- **Available data**:
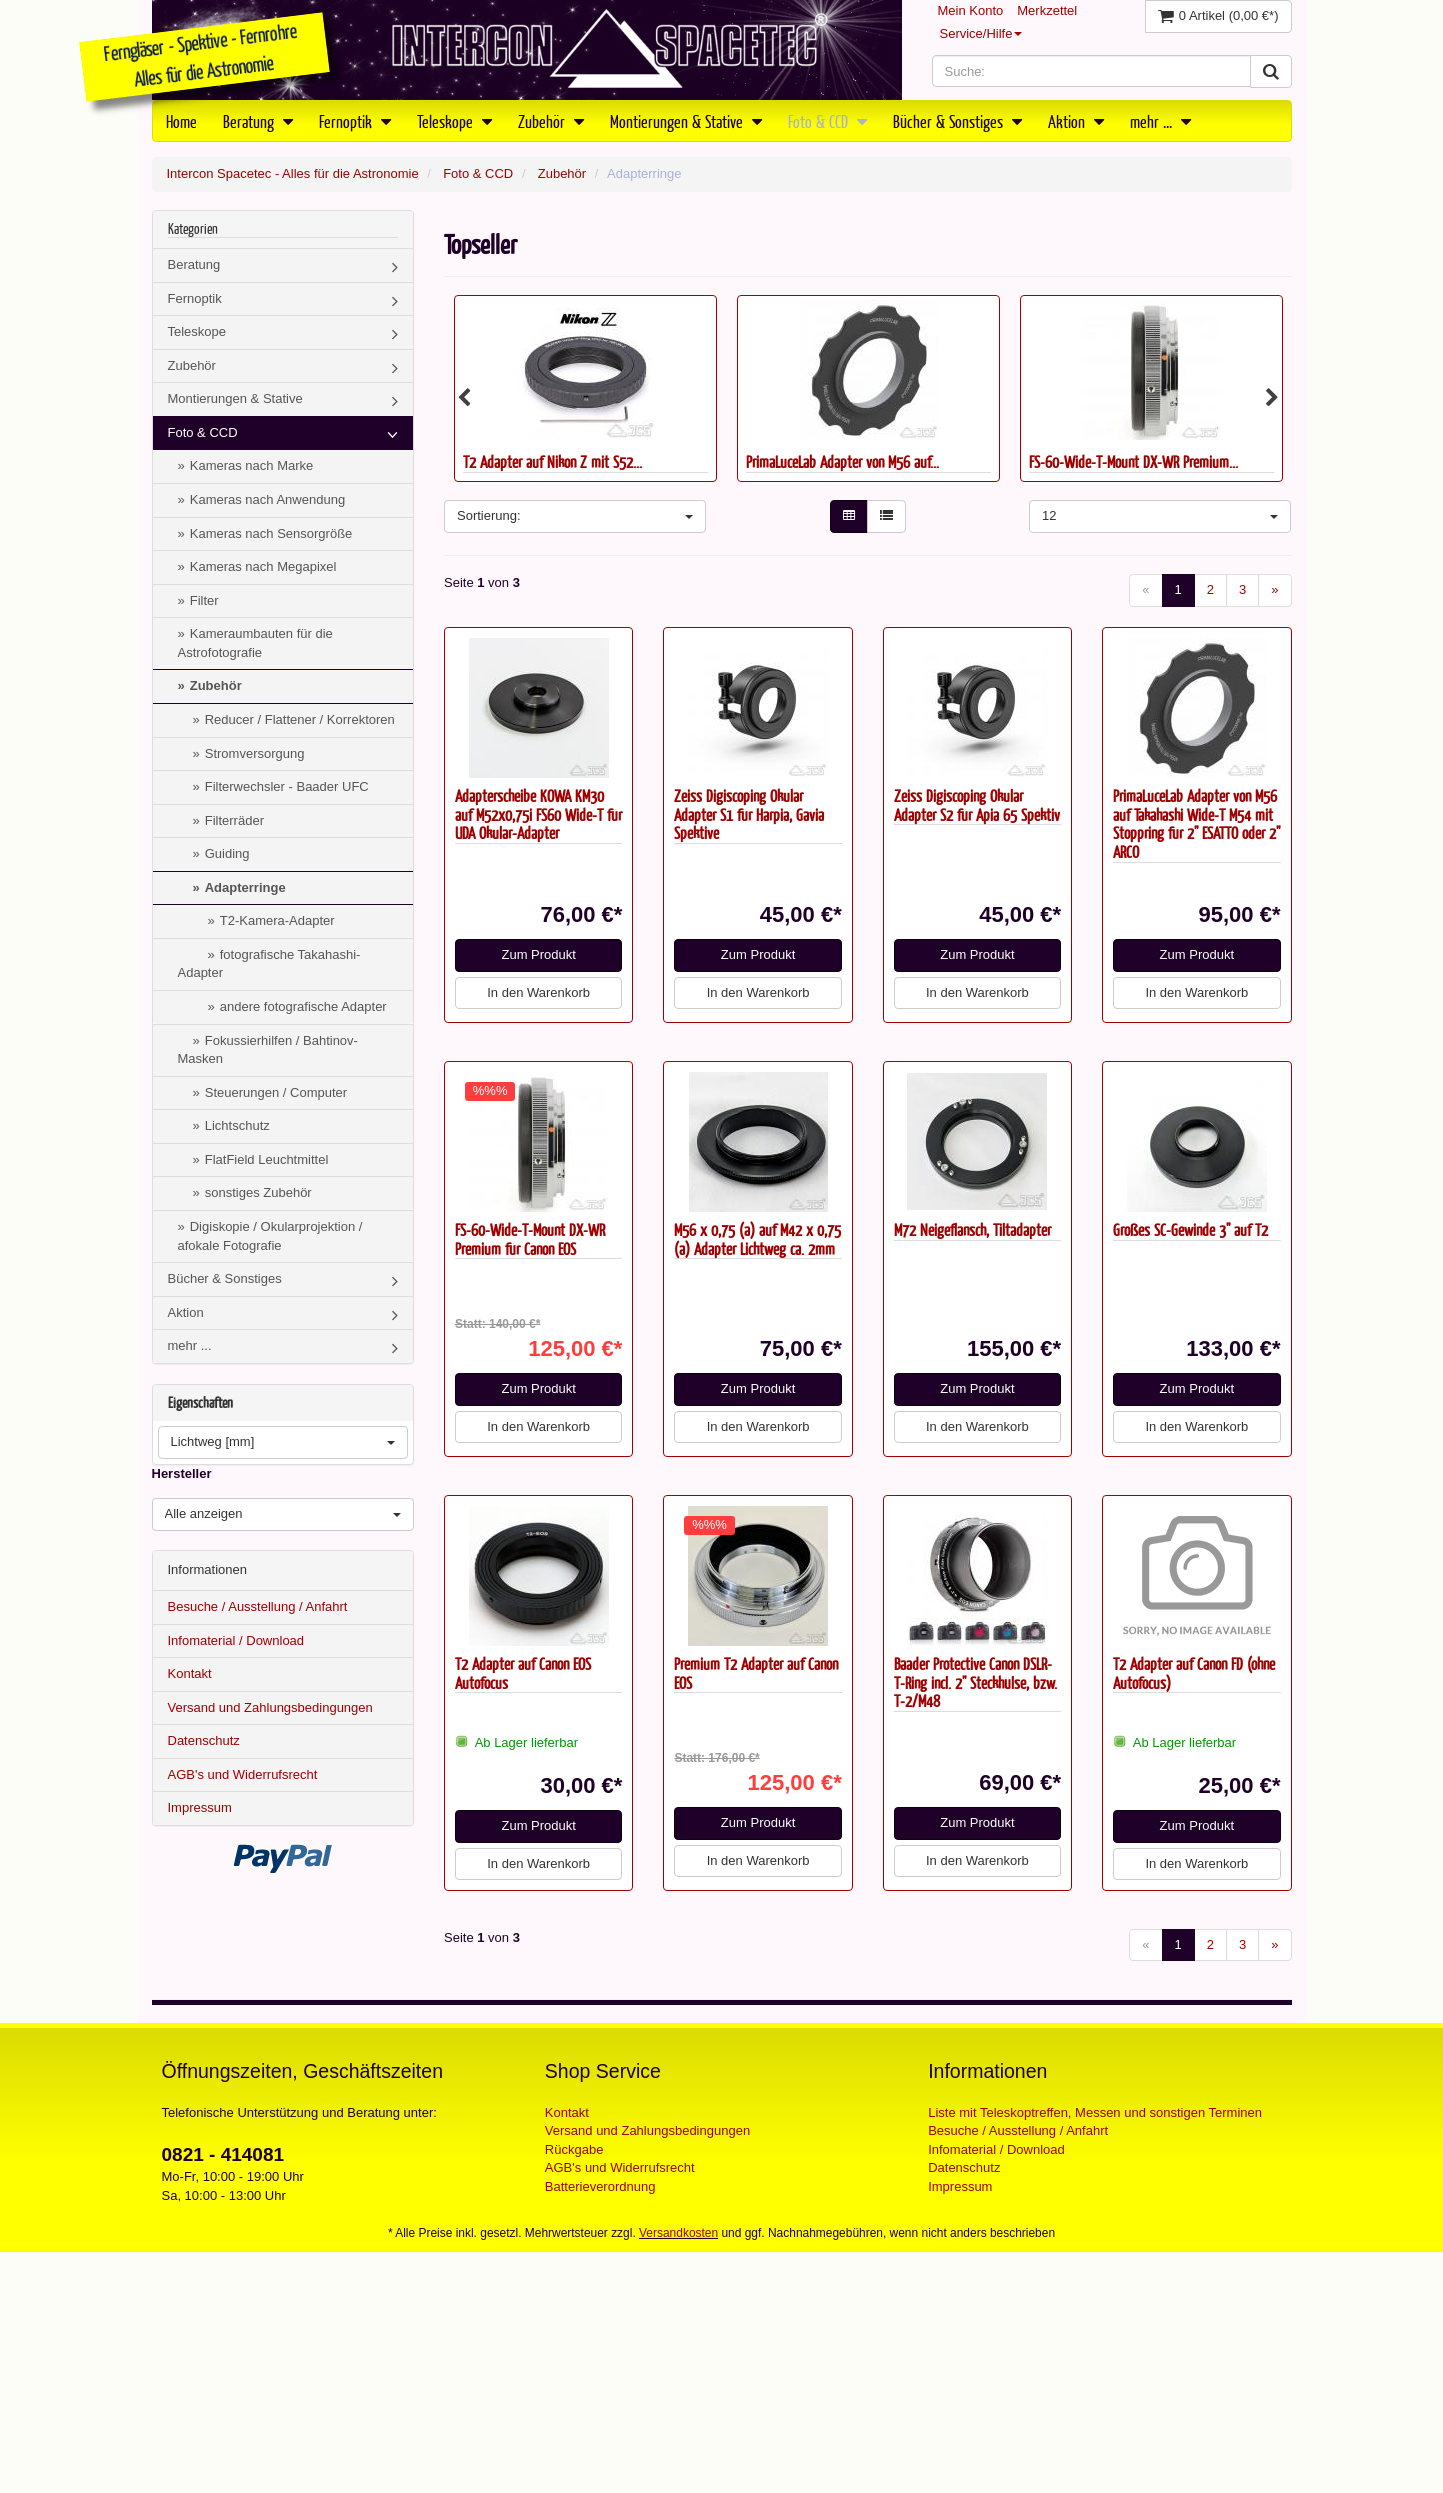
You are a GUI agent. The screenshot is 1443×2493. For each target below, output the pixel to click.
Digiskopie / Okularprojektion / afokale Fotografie (270, 1236)
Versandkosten (678, 2233)
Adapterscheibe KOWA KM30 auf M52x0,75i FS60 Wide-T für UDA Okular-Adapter (538, 814)
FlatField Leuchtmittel (267, 1159)
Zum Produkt (538, 954)
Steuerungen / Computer (276, 1092)
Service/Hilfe (981, 33)
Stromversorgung (255, 753)
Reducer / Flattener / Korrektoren (300, 719)
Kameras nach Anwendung (267, 499)
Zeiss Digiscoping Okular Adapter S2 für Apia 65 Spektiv (977, 805)
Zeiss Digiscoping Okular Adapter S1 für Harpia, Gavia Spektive (749, 814)
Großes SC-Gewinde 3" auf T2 (1190, 1229)
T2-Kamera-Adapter (277, 920)
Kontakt (190, 1673)
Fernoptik (355, 121)
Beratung (258, 121)
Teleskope (454, 121)
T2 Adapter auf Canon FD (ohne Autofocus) (1194, 1673)
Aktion (1076, 121)
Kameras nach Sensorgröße (271, 533)
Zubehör (551, 121)
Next (1272, 398)
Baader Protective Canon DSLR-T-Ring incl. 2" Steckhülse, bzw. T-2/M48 (975, 1682)
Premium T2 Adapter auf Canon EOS (756, 1673)
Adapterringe (245, 887)
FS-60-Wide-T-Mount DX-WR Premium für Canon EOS (530, 1239)
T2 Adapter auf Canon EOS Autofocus (523, 1673)
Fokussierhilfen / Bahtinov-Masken (268, 1050)
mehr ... (1160, 121)
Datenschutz (204, 1740)
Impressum (200, 1807)
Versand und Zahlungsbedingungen (270, 1707)
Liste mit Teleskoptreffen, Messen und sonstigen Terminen (1095, 2112)
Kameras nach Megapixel (263, 566)
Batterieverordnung (600, 2186)
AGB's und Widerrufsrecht (243, 1774)
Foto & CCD (827, 121)
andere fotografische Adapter (303, 1006)
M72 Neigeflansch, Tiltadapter (972, 1229)
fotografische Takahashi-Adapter (269, 964)
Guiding (227, 853)
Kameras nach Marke (252, 465)
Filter (204, 600)
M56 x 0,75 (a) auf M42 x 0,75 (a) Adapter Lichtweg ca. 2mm (757, 1239)
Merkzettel (1047, 10)
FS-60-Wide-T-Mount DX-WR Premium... (1133, 461)
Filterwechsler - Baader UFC (287, 786)
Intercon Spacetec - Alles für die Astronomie (293, 173)
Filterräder (234, 820)
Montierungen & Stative (686, 121)
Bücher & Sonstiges (957, 121)
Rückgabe (574, 2149)
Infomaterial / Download (236, 1640)
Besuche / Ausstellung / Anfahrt (258, 1606)
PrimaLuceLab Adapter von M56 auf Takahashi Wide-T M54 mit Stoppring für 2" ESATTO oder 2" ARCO (1196, 823)
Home (181, 121)
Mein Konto (971, 10)
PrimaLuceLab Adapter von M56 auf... (842, 461)
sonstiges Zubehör (258, 1192)
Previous (464, 398)
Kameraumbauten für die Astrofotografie (255, 643)
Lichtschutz (237, 1125)
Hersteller (182, 1473)
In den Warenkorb (538, 992)
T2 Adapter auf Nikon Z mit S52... (552, 461)
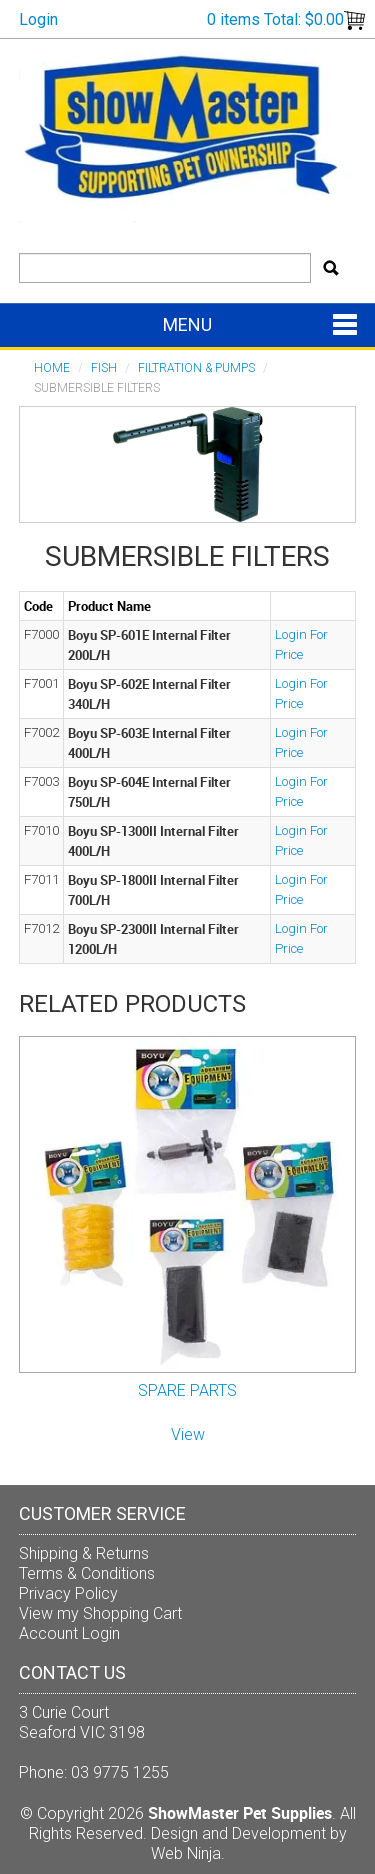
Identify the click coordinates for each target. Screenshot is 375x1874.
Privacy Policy (68, 1593)
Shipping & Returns (84, 1553)
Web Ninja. (188, 1853)
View (188, 1434)
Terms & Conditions (87, 1573)
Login (38, 19)
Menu (187, 324)
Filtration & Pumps (196, 368)
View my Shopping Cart (100, 1613)
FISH (104, 368)
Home (52, 368)
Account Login (69, 1633)
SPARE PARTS (187, 1390)
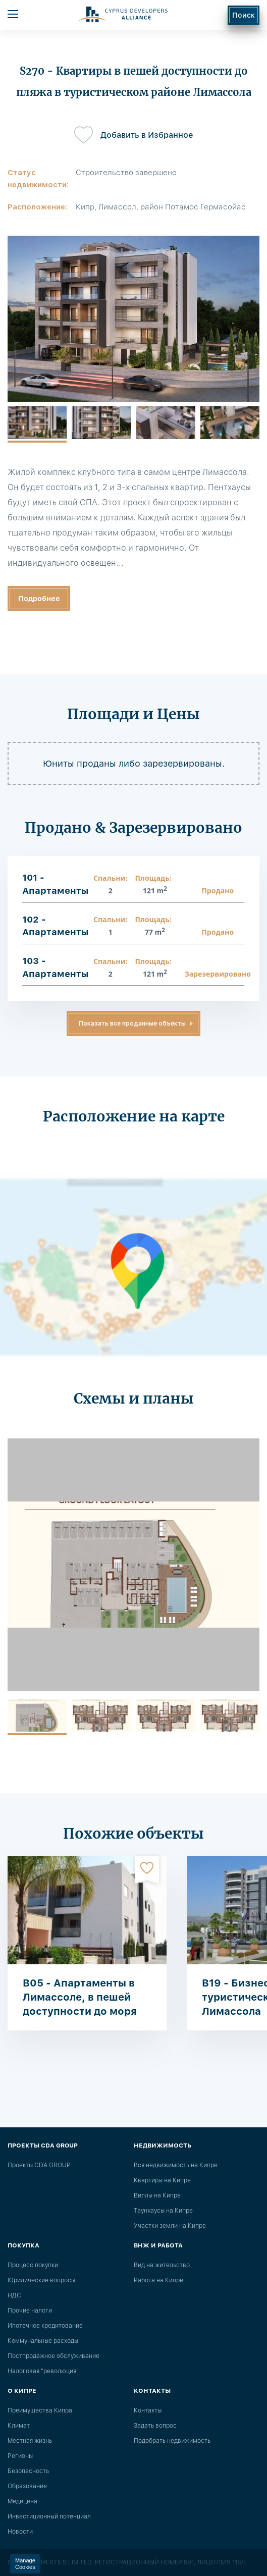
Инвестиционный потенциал (49, 2516)
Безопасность (28, 2471)
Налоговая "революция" (43, 2371)
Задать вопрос (155, 2425)
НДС (14, 2295)
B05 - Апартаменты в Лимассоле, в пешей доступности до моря (80, 1997)
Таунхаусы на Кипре (163, 2210)
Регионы (20, 2455)
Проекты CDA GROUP (39, 2165)
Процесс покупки (33, 2265)
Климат (19, 2425)
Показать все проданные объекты (132, 1023)
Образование (27, 2486)
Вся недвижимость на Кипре (176, 2165)
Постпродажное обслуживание (53, 2355)
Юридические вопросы (41, 2280)
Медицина (22, 2501)
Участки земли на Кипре (170, 2225)
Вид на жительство (162, 2265)
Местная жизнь (30, 2440)
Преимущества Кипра (40, 2410)
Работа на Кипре (158, 2280)
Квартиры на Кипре (162, 2180)
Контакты (148, 2410)
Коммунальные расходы (43, 2340)
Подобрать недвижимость (172, 2440)
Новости (20, 2531)
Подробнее (39, 599)
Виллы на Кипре (157, 2195)
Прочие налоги (30, 2310)
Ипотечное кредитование (45, 2325)
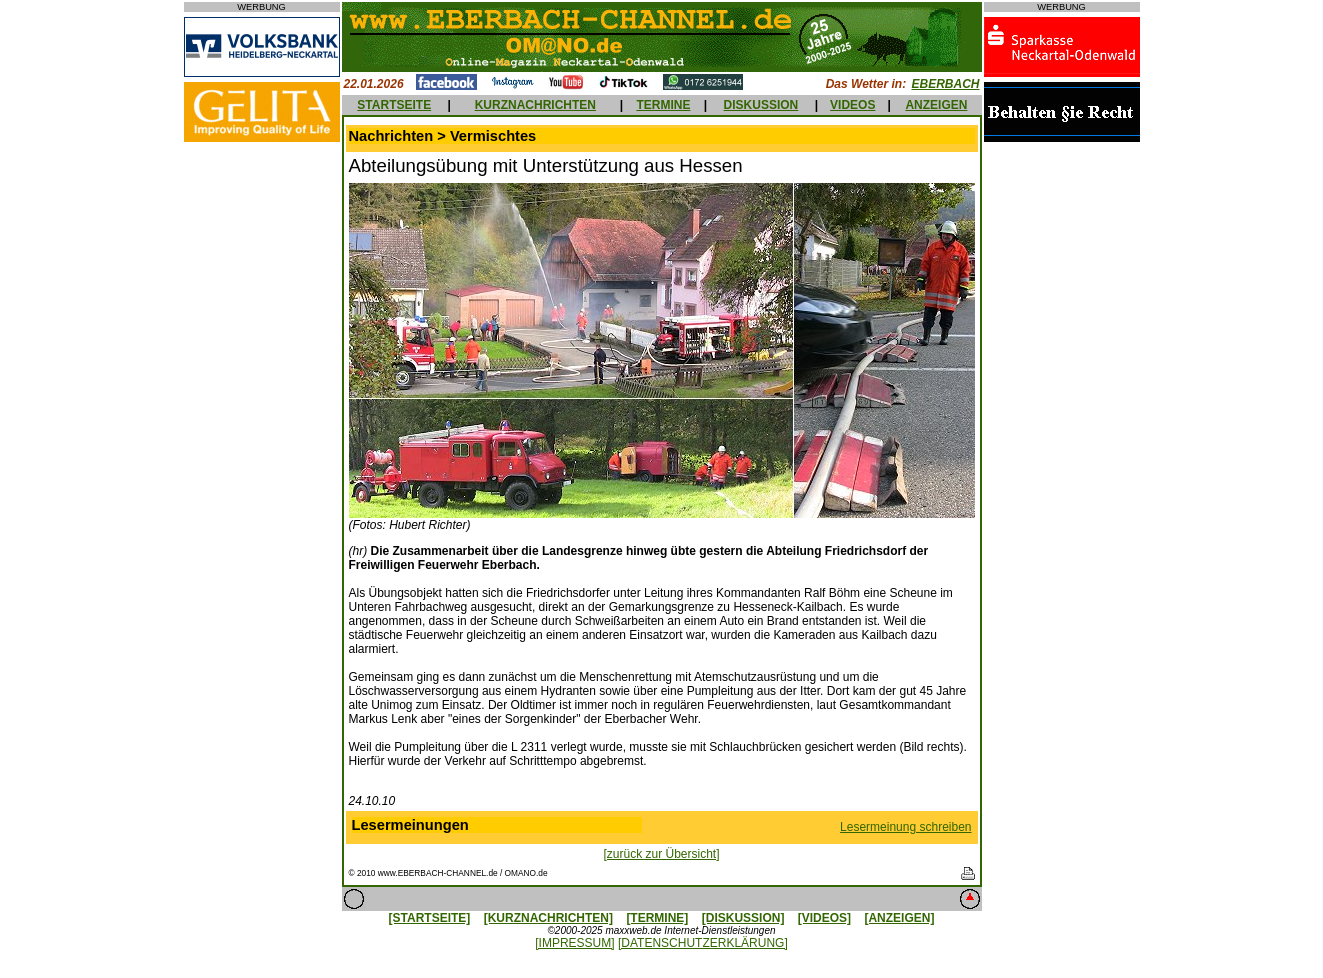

- **What is needed**:
For each line in the material above that contains the string "click", make a copy.

- **Solution to the exercise**:
You are a GUI agent. The screenshot is 1443×2493. For each target below, output the pixel to click.
Identify the click coordinates for each target. Screenshot is 375x1874.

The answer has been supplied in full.